Zurück zu Odysseus. Von Madeira aus gelangt er mit seiner Flotte unter mühseliger Ruderarbeit zum portugiesischen Festland, zur Mündung des Douro (bei der heutigen Stadt Porto). Diese Flußmündung ist von Felsen umsäumt, die der Flotte des Odysseus zum Verhängnis werden sollten. Es ist das Telepylos, das ähnlich wie der weit entfernte griechische Ort Pylos etwas oberhalb des Hafens an einer Westküste liegt. Die hier lebenden Lästrygonen greifen die im Hafen liegende griechische Flotte mit zerstörerischen Steinwürfen von den Felsen aus an – mit verheerender Wirkung. Odysseus verliert elf Schiffe und Mannschaften, und er kann nur das eigene Schiff und die eigene Mannschaft retten.
Auf der Insel Fair und an der Nordküste Schottlands
Die nächste Station des Odysseus, die Insel der „Zauberin“ Kirke, läßt sich nur im Zusammenhang mit den dann folgenden Stationen auffinden. Denn Homer gibt keine Angaben über Dauer und Richtung der Fahrt. Da Odysseus sich anschließend auf der Rückfahrt aber unentwegt auf Südkurs befindet, ist sie in nördlicher Richtung zu suchen. Und da die Mannschaft hungrig und ausgezehrt zwei Tage und Nächte braucht, um sich von den Strapazen der Fahrt zu erholen, ist eine längere Strecke ins Auge zu fassen. Die Insel hat nach Angaben Homers von einem Hügel aus überschaubare Größe und ist rings von endlosem Meer umgeben. In der Mitte der Insel befindet sich ein Tal. Alle von Homer genannten Eigenheiten der Insel treffen nur auf eine einzige Insel zu: die Insel Fair nördlich von Schottland, zwischen den Shetland- und Orkney-Inseln gelegen. Selbst die genau beschriebene Landebucht nebst Höhle ist hier zu finden. Über Ärmelkanal und Nordsee ist Odysseus hierhin verschlagen worden.
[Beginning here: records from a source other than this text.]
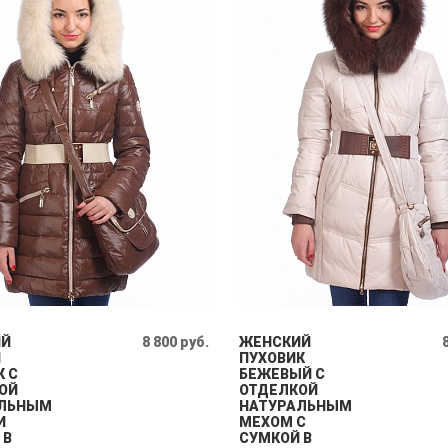
ИЙ
8 800 руб.
ЖЕНСКИЙ
Й
ПУХОВИК
К С
БЕЖЕВЫЙ С
ОЙ
ОТДЕЛКОЙ
АЛЬНЫМ
НАТУРАЛЬНЫМ
И
МЕХОМ С
 В
СУМКОЙ В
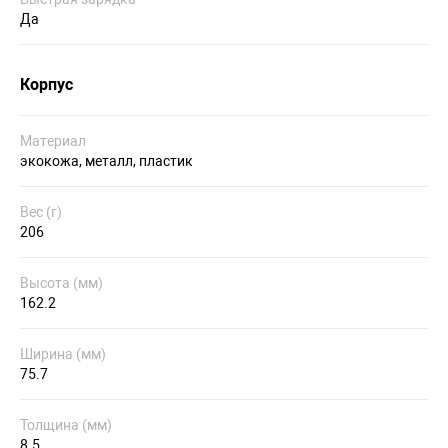
Да
Корпус
Материал
экокожа, металл, пластик
Вес (г)
206
Высота (мм)
162.2
Ширина (мм)
75.7
Толщина (мм)
8.5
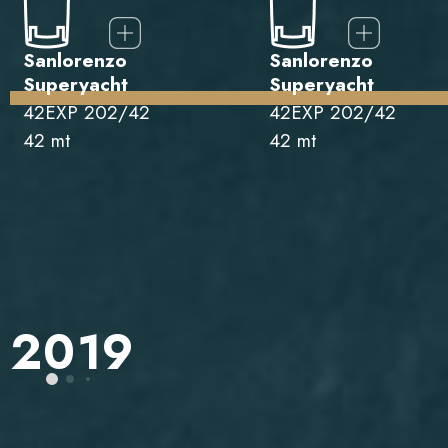
Sanlorenzo
Sanlorenzo
Superyacht
Superyacht
42EXP 202/42
42EXP 202/42
42 mt
42 mt
2019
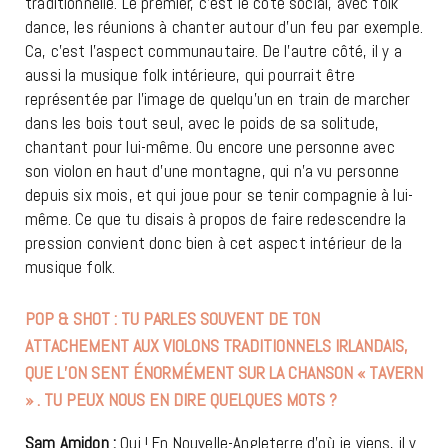
traditionnelle. Le premier, c’est le côté social, avec folk
dance, les réunions à chanter autour d’un feu par exemple.
Ca, c’est l’aspect communautaire. De l’autre côté, il y a
aussi la musique folk intérieure, qui pourrait être
représentée par l’image de quelqu’un en train de marcher
dans les bois tout seul, avec le poids de sa solitude,
chantant pour lui-même. Ou encore une personne avec
son violon en haut d’une montagne, qui n’a vu personne
depuis six mois, et qui joue pour se tenir compagnie à lui-
même. Ce que tu disais à propos de faire redescendre la
pression convient donc bien à cet aspect intérieur de la
musique folk.
POP & SHOT : TU PARLES SOUVENT DE TON
ATTACHEMENT AUX VIOLONS TRADITIONNELS IRLANDAIS,
QUE L’ON SENT ÉNORMÉMENT SUR LA CHANSON « TAVERN
» . TU PEUX NOUS EN DIRE QUELQUES MOTS ?
Sam Amidon :
Oui ! En Nouvelle-Angleterre d’où je viens, il y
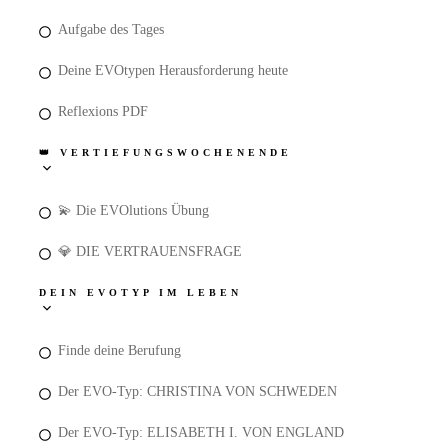
Aufgabe des Tages
Deine EVOtypen Herausforderung heute
Reflexions PDF
👑 VERTIEFUNGSWOCHENENDE
💫 Die EVOlutions Übung
💎 DIE VERTRAUENSFRAGE
DEIN EVOTYP IM LEBEN
Finde deine Berufung
Der EVO-Typ: CHRISTINA VON SCHWEDEN
Der EVO-Typ: ELISABETH I. VON ENGLAND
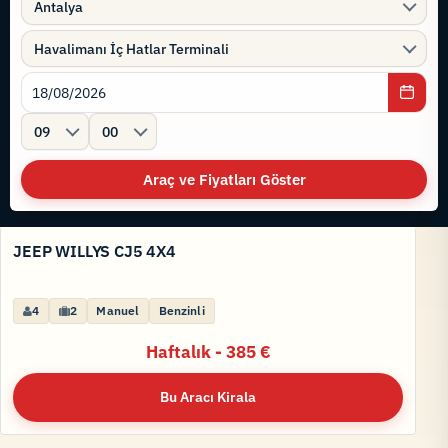
Antalya
Havalimanı İç Hatlar Terminali
09
00
Araç ve Fiyatları Göster
JEEP WILLYS CJ5 4X4
VOLKSWAGEN TAYRON HYBRID AUTOMATIC YENİ
U
4
5
2
6
Manuel
Otomatik
Benzinli
Benzinli
Haftalık - 385 €
Haftalık - 595 €
Bu Aracı Kirala
Bu Aracı Kirala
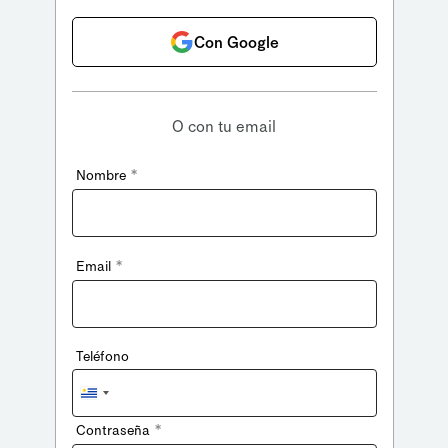
Con Google
O con tu email
*
Nombre
*
Email
Teléfono
Uruguay
+598
*
Contraseña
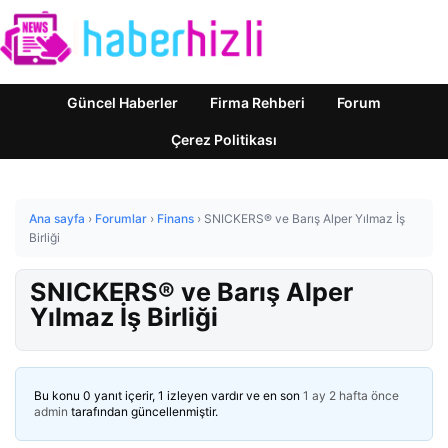
Güncel Haberler
Firma Rehberi
Forum
Çerez Politikası
Ana sayfa
›
Forumlar
›
Finans
›
SNICKERS® ve Barış Alper Yılmaz İş
Birliği
SNICKERS® ve Barış Alper
Yılmaz İş Birliği
Bu konu 0 yanıt içerir, 1 izleyen vardır ve en son
1 ay 2 hafta önce
admin
tarafından güncellenmiştir.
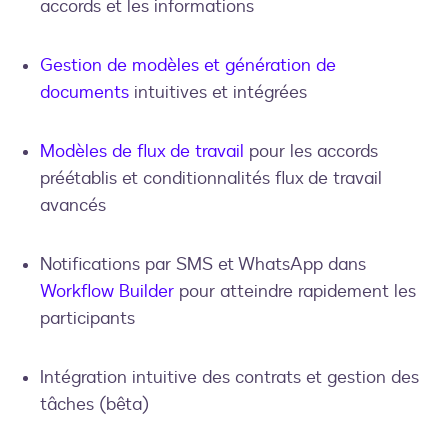
accords et les informations
Gestion de modèles et génération de
documents
intuitives et intégrées
Modèles de flux de travail
pour les accords
préétablis et conditionnalités flux de travail
avancés
Notifications par SMS et WhatsApp dans
Workflow Builder
pour atteindre rapidement les
participants
Intégration intuitive des contrats et gestion des
tâches (bêta)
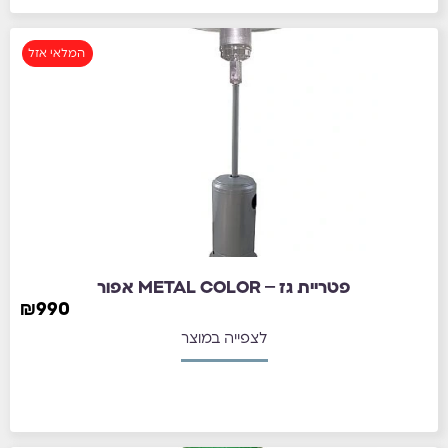
המלאי אזל
פטריית גז – METAL COLOR אפור
₪
990
לצפייה במוצר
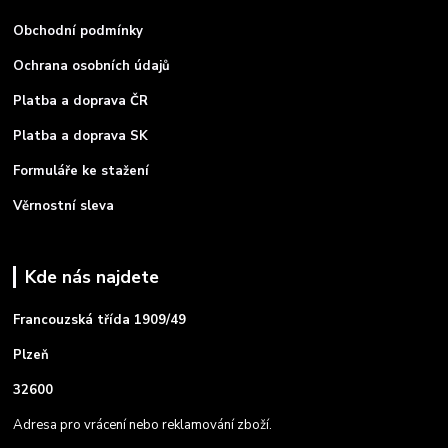
Obchodní podmínky
Ochrana osobních údajů
Platba a doprava ČR
Platba a doprava SK
Formuláře ke stažení
Věrnostní sleva
Kde nás najdete
Francouzská třída 1909/49
Plzeň
32600
Adresa pro vrácení nebo reklamování zboží.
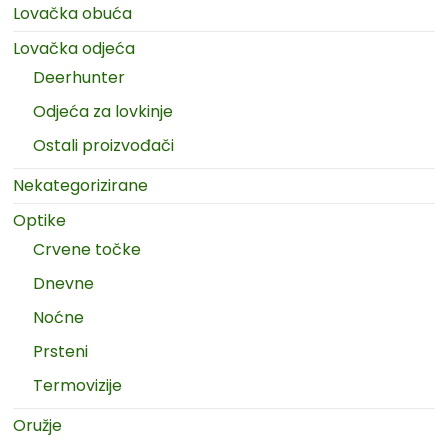
Lovačka obuća
Lovačka odjeća
Deerhunter
Odjeća za lovkinje
Ostali proizvođači
Nekategorizirane
Optike
Crvene točke
Dnevne
Noćne
Prsteni
Termovizije
Oružje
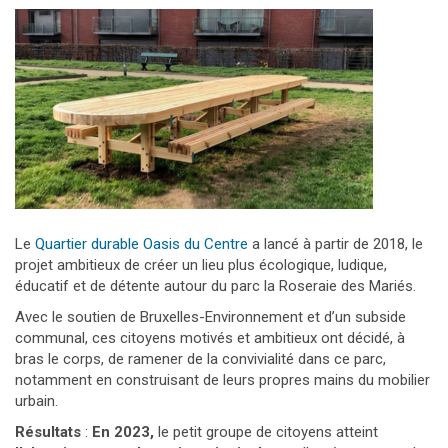
Le
Quartier durable Oasis du Centre
a lancé à partir de 2018, le
projet ambitieux de créer un lieu plus écologique, ludique,
éducatif et de détente autour du parc la Roseraie des Mariés.
Avec le soutien de Bruxelles-Environnement et d’un subside
communal, ces citoyens motivés et ambitieux ont décidé, à
bras le corps, de ramener de la convivialité dans ce parc,
notamment en construisant de leurs propres mains du mobilier
urbain.
Résultats
:
En 2023
,
le petit groupe de citoyens atteint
Auf der Insel Fair lebt die „Zauberin“ Kirke mit ihren Dienerinnen. Bei Homer verzaubert Kirke einen Teil der Mannschaft in Schweine, doch dürfte sie in Wahrheit die Männer nur durch ein Rauschgift außer Gefecht gesetzt haben. Odysseus kann Kirke von der Harmlosigkeit seiner Truppe überzeugen, und man bleibt fast ein Jahr auf der Insel. Bei der Insel Fair handelte es sich damals wahrscheinlich um eine heilige Insel, wie es sie auch noch zur Zeit der Kelten gab, die viele Gebräuche der Megalith-Kultur übernommen haben.